Nagorno-Karabakh’s 120,000 Armenians will leave for Armenia, leadership says

As Azerbaijan reclaims Nagorno-Karabakh, the vast majority of Armenians living there will leave, authorities have said. The region’s de-facto leadership has said it is unclear when they will be able to flee for Armenia.

Armenians say they are set to leave following Azerbaijan’s reclaiming of Nagorno-Karabakh

Almost all the 120,000 Armenians living in war-torn Nagorno-Karabakh will leave for Armenia, the region’s de-facto leadership has said, after Azerbaijan regained control of the breakaway region.

The Armenians of Karabakh were forced to declare a ceasefire on Wednesday as Azeri forces reclaimed the territory following a 24-hour offensive.

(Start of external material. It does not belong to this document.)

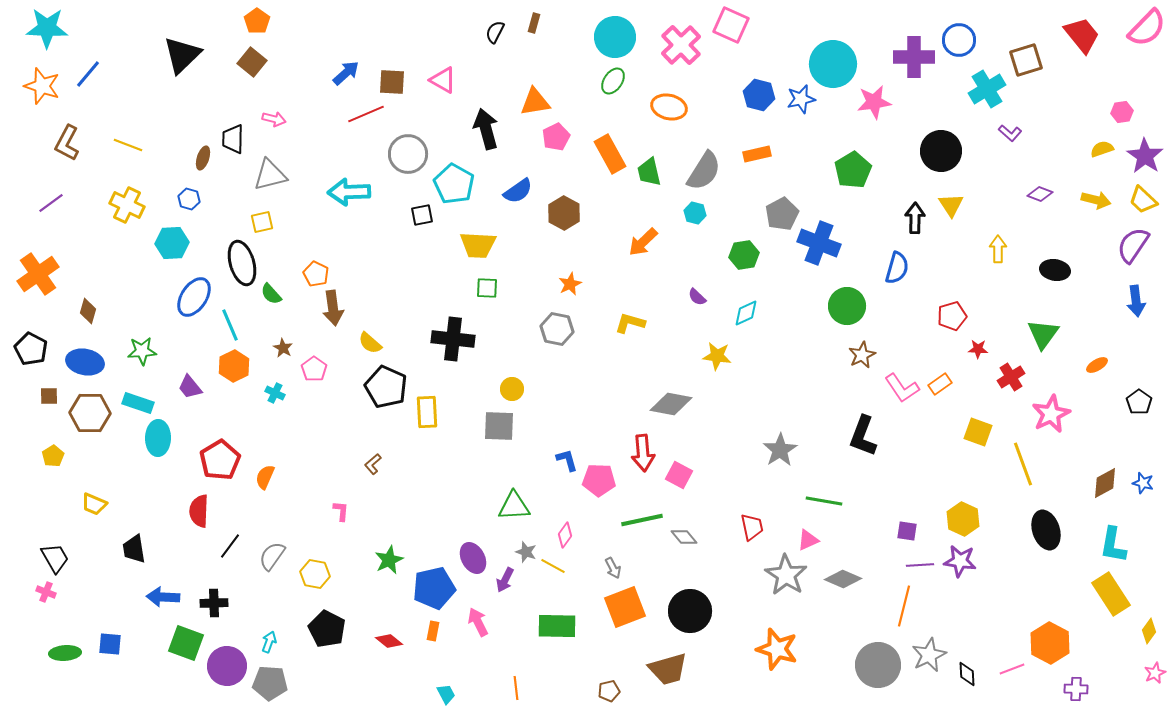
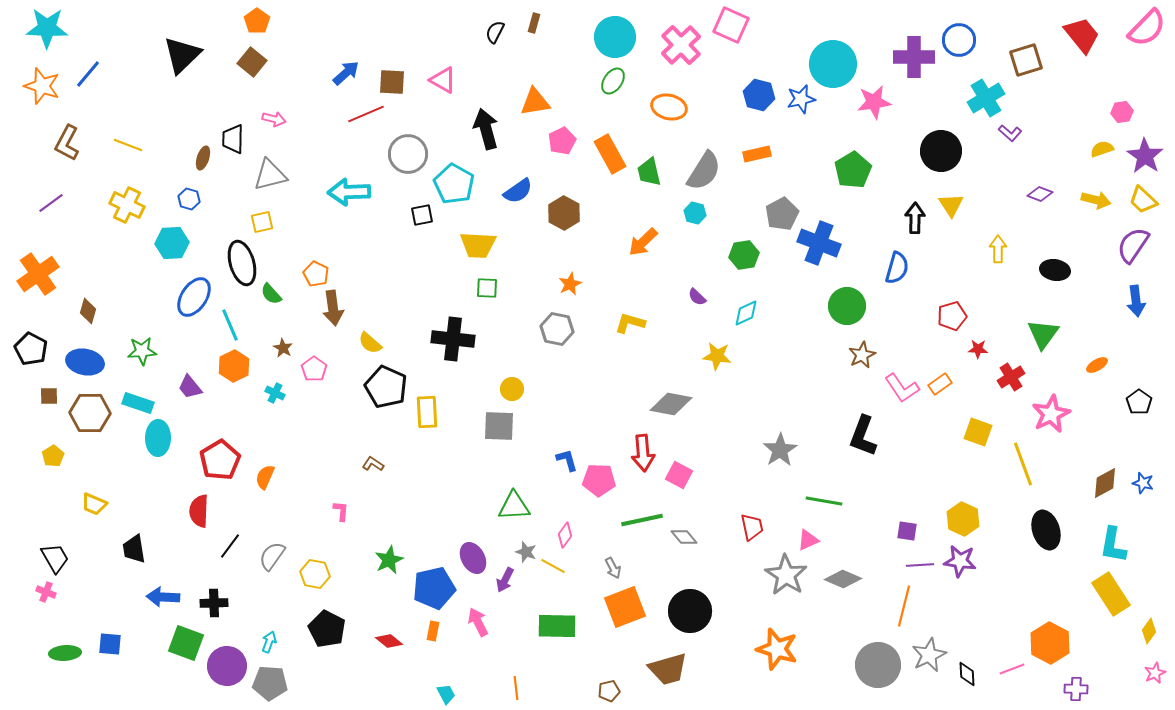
cyan cross at (987, 89): moved 1 px left, 9 px down
pink pentagon at (556, 137): moved 6 px right, 4 px down
brown L-shape at (373, 464): rotated 75 degrees clockwise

The US and EU have expressed “deep concerns” for the Armenians in Karabakh, which is recognised internationally as part of Azerbaijan but had been under Armenian control since the fall of the Soviet Union.

Armenians say they fear repression and ethnic cleansing – allegations strongly denied by Azerbaijan.

David Babayan, an adviser to Samvel Shahramanyan, the president of the self-styled Republic of Artsakh, which is the Armenian name for the region, has warned of a mass exodus and says his people will not be part of Azerbaijan.

“Our people do not want to live as part of Azerbaijan, 99.9% prefer to leave our historic lands,” he said. “The fate of our poor people will go down in history as a disgrace and a shame for the Armenian people and for the whole civilised world.”

He said it was unclear when the Armenians would move down the Lachin corridor, which links the territory to Armenia, where Prime Minister Nikol Pashinyan has faced calls to resign for failing to save Karabakh.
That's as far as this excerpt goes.